Pandas Selecting document summary
6/5/2018
This walk-through jupyter notebook outlined the important techniques shown in pandas document for selecting and modifying. The website can be referred as: Pandas advanced indexing with labels
Dataset uses the housing price competition from Kaggle.com. The website is Housing price competition
Selecting and modifying with Pandas is very useful tools for data scientists to grasp. Let’s start.
import pandas as pd
test = pd.read_csv('C:/Users/t_louji/Downloads/test.csv',index_col='Id')
test.head()
#test.info()
MSSubClass | MSZoning | LotFrontage | LotArea | Street | Alley | LotShape | LandContour | Utilities | LotConfig | ... | ScreenPorch | PoolArea | PoolQC | Fence | MiscFeature | MiscVal | MoSold | YrSold | SaleType | SaleCondition | |
---|---|---|---|---|---|---|---|---|---|---|---|---|---|---|---|---|---|---|---|---|---|
Id | |||||||||||||||||||||
1461 | 20 | RH | 80.0 | 11622 | Pave | NaN | Reg | Lvl | AllPub | Inside | ... | 120 | 0 | NaN | MnPrv | NaN | 0 | 6 | 2010 | WD | Normal |
1462 | 20 | RL | 81.0 | 14267 | Pave | NaN | IR1 | Lvl | AllPub | Corner | ... | 0 | 0 | NaN | NaN | Gar2 | 12500 | 6 | 2010 | WD | Normal |
1463 | 60 | RL | 74.0 | 13830 | Pave | NaN | IR1 | Lvl | AllPub | Inside | ... | 0 | 0 | NaN | MnPrv | NaN | 0 | 3 | 2010 | WD | Normal |
1464 | 60 | RL | 78.0 | 9978 | Pave | NaN | IR1 | Lvl | AllPub | Inside | ... | 0 | 0 | NaN | NaN | NaN | 0 | 6 | 2010 | WD | Normal |
1465 | 120 | RL | 43.0 | 5005 | Pave | NaN | IR1 | HLS | AllPub | Inside | ... | 144 | 0 | NaN | NaN | NaN | 0 | 1 | 2010 | WD | Normal |
5 rows × 79 columns
Selecting
1. .loc (select by label)
.loc is primarily label based, but may also be used with a boolean array.
Allowed inputs are:
-
A single label, e.g. 5 or ‘a’ (Note that 5 is interpreted as a label of the index.
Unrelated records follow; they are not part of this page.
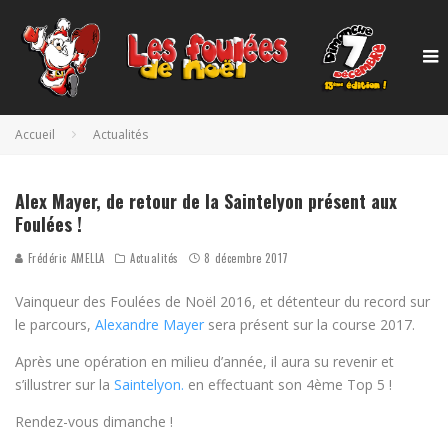
Accueil
Actualités
Alex Mayer, de retour de la Saintelyon présent aux
Foulées !
Frédéric AMELLA
Actualités
8 décembre 2017
Vainqueur des Foulées de Noël 2016, et détenteur du record sur
le parcours,
Alexandre Mayer
sera présent sur la course 2017.
Après une opération en milieu d’année, il aura su revenir et
s’illustrer sur la
Saintelyon.
en effectuant son 4ème Top 5 !
Rendez-vous dimanche !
This use is not an integer position along the index.).
-
A list or array of labels [‘a’, ‘b’, ‘c’].
-
A slice object with labels ‘a’:’f’ (Note that contrary to usual python slices, both the start and the stop are included, when present in the index! See Slicing with labels.).
-
A boolean array
-
A callable function with one argument (the calling Series, DataFrame or Panel) and that returns valid output for indexing (one of the above).
# test.loc[0] #key error
test.loc[1461:1500]
test.loc[test.MSZoning=='RH']
test.loc[test.MSZoning!='RH','Alley'].head()
Id
1462 NaN
1463 NaN
1464 NaN
1465 NaN
1466 NaN
Name: Alley, dtype: object
df1.loc['a', 'A'] #row label a and column A
**Note: ** When slicing, both the start bound AND the stop bound are included, if present in the index. Integers are valid labels, but they refer to the label and not the position.
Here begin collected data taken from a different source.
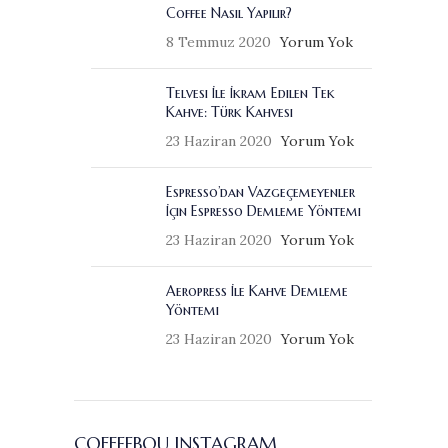
Coffee Nasıl Yapılır?
8 Temmuz 2020
Yorum Yok
Telvesi İle İkram Edilen Tek
Kahve: Türk Kahvesi
23 Haziran 2020
Yorum Yok
Espresso’dan Vazgeçemeyenler
İçin Espresso Demleme Yöntemi
23 Haziran 2020
Yorum Yok
Aeropress İle Kahve Demleme
Yöntemi
23 Haziran 2020
Yorum Yok
COFFEEBOU INSTAGRAM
2. .iloc (select by position)
.iloc is primarily integer position based (from 0 to length-1 of the axis), but may also be used with a boolean array.
Allowed inputs are:
-
An integer e.g. 5.
-
A list or array of integers [4, 3, 0].
-
A slice object with ints 1:7.
-
A boolean array.
-
A callable function with one argument (the calling Series, DataFrame or Panel) and that returns valid output for indexing (one of the above).
test.iloc[0:3]
test.iloc[0:3,0:3]
test.iloc[3,3] # a scalar value
test.iloc[1]
#Out of range slice indexes are handled gracefully just as in Python/Numpy.
test.iloc[3000:30001]
#A single indexer that is out of bounds will raise an IndexError.
#A list of indexers where any element is out of bounds will raise an IndexError.
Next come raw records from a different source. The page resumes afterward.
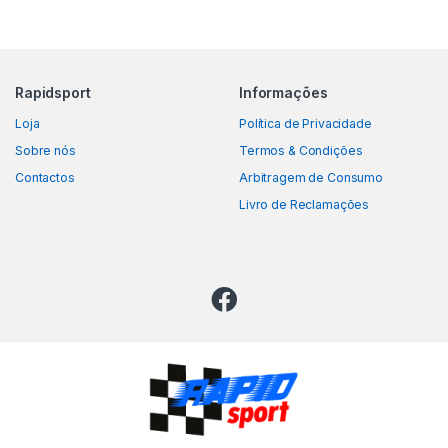
Rapidsport
Informações
Loja
Política de Privacidade
Sobre nós
Termos & Condições
Contactos
Arbitragem de Consumo
Livro de Reclamações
MSSubClass | MSZoning | LotFrontage | LotArea | Street | Alley | LotShape | LandContour | Utilities | LotConfig | ... | ScreenPorch | PoolArea | PoolQC | Fence | MiscFeature | MiscVal | MoSold | YrSold | SaleType | SaleCondition | |
---|---|---|---|---|---|---|---|---|---|---|---|---|---|---|---|---|---|---|---|---|---|
Id |
0 rows × 79 columns
** Note ** :
Object Type Indexers
Series s.loc[indexer]
DataFrame df.loc[row_indexer,column_indexer]
3. [ ]
Series series[label] scalar value
DataFrame frame[colname] Series corresponding to colname
test['MSZoning'][test.index[0]] #get scala element
'RH'
4. Swap two columns
# The correct way to swap column values is by using raw values:
#df.loc[:,['B', 'A']] = df[['A', 'B']].values
5. Attribute Access
.COL_Name
test1=test.copy()
test1.Street.head()
Id
1461 Pave
1462 Pave
1463 Pave
1464 Pave
1465 Pave
Name: Street, dtype: object
x = pd.DataFrame({'x': [1, 2, 3], 'y': [3, 4, 5]})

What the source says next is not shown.